Our own research at the time found a large jump in productivity in the late 1990s, driven largely by efficiencies made possible by earlier investments in information technology. These gains were visible in several sectors, including retail, wholesale trade, financial services, and the computer industry itself. The greatest productivity improvements were not the result of information technology on its own, but by its combination with process changes and organizational and managerial innovations.

So we can expect a delayed productivity effect. The real question to me is not just whether this will happen, but whether the productivity gain will translate into better quality of life for most people. If productivity per hour of work goes up, that would mean economic growth if people keep working the same amount. But it can instead mean there are fewer jobs for people to do. A small number of companies and individuals might then reap the benefits, and it might not benefit the average person.

internet of things

Here’s a McKinsey report on the potential economic value of the internet of things – they say $3-11 trillion per year in 2025, or up to 11% of the world economy.

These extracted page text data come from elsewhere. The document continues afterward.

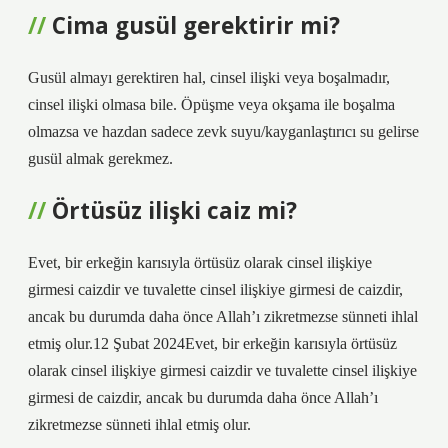
Cima gusül gerektirir mi?
Gusül almayı gerektiren hal, cinsel ilişki veya boşalmadır,
cinsel ilişki olmasa bile. Öpüşme veya okşama ile boşalma
olmazsa ve hazdan sadece zevk suyu/kayganlaştırıcı su gelirse
gusül almak gerekmez.
Örtüsüz ilişki caiz mi?
Evet, bir erkeğin karısıyla örtüsüz olarak cinsel ilişkiye
girmesi caizdir ve tuvalette cinsel ilişkiye girmesi de caizdir,
ancak bu durumda daha önce Allah’ı zikretmezse sünneti ihlal
etmiş olur.12 Şubat 2024Evet, bir erkeğin karısıyla örtüsüz
olarak cinsel ilişkiye girmesi caizdir ve tuvalette cinsel ilişkiye
girmesi de caizdir, ancak bu durumda daha önce Allah’ı
zikretmezse sünneti ihlal etmiş olur.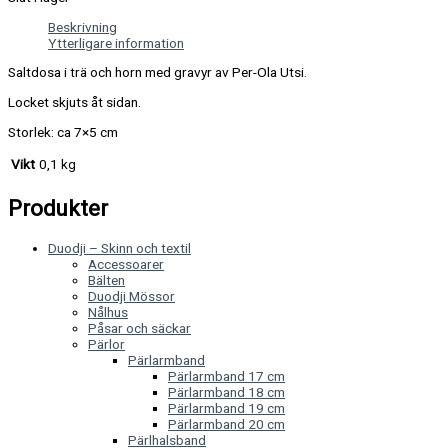
Beskrivning
Ytterligare information
Saltdosa i trä och horn med gravyr av Per-Ola Utsi.
Locket skjuts åt sidan.
Storlek: ca 7×5 cm
Vikt
0,1 kg
Produkter
Duodji – Skinn och textil
Accessoarer
Bälten
Duodji Mössor
Nålhus
Påsar och säckar
Pärlor
Pärlarmband
Pärlarmband 17 cm
Pärlarmband 18 cm
Pärlarmband 19 cm
Pärlarmband 20 cm
Pärlhalsband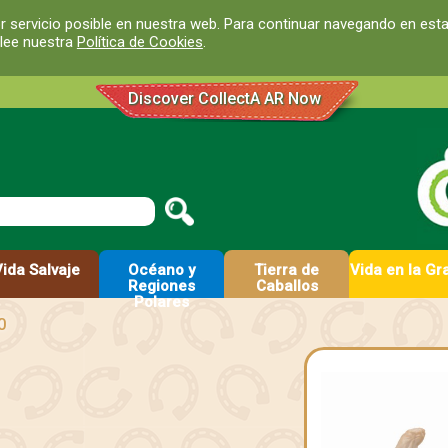
r servicio posible en nuestra web. Para continuar navegando en est
 lee nuestra
Política de Cookies
.
Discover CollectA AR Now
Vida Salvaje
Océano y
Tierra de
Vida en la Gr
Regiones
Caballos
Polares
0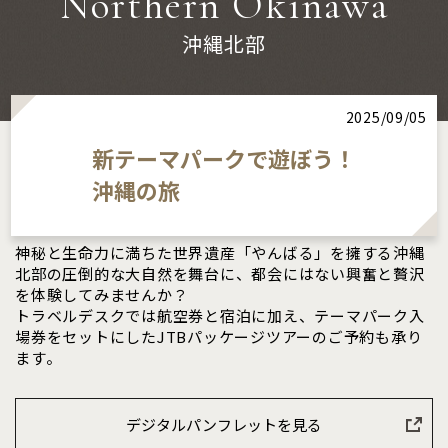
Northern Okinawa
沖縄北部
2025/09/05
新テーマパークで遊ぼう！
沖縄の旅
神秘と生命力に満ちた世界遺産「やんばる」を擁する沖縄
北部の圧倒的な大自然を舞台に、都会にはない興奮と贅沢
を体験してみませんか？
トラベルデスクでは航空券と宿泊に加え、テーマパーク入
場券をセットにしたJTBパッケージツアーのご予約も承り
ます。
デジタルパンフレットを見る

The digitization of machines, vehicles, and other elements of the physical world is a powerful idea. Even at this early stage, the IoT is starting to have a real impact by changing how goods are made and distributed, how products are serviced and refined, and how doctors and patients manage health and wellness. But capturing the full potential of IoT applications will require innovation in technologies and business models, as well as investment in new capabilities and talent. With policy actions to encourage interoperability, ensure security, and protect privacy and property rights, the Internet of Things can begin to reach its full potential—especially if leaders truly embrace data-driven decision making.

July 2015 in Review

I’m experimenting with my +3/-3 rating system again this month, just to convey the idea that not all stories are equal in importance. The result is that July was a pretty negative month! Whether that reflects more the state of the world or the state of my mind, or some combination, you can decide.

Negative stories (-21):

  • In The Dead Hand, I learned that the risk of nuclear annihilation in the 1980s was greater than I thought, and the true story of Soviet biological weapons production was much worse than I thought. (-3)
  • Elon Musk and Stephen Hawking, among others, are concerned about a real-life Terminator scenario. (-2)
  • I playfully pointed out that the Pope’s encyclical contains some themes that sound like the more lucid paragraphs in the Unabomber Manifesto, namely that the amoral pursuit of technology has improved our level of material comfort and physical health while devastating the natural world, creating new risks, and leaving us feeling empty somehow. (-1)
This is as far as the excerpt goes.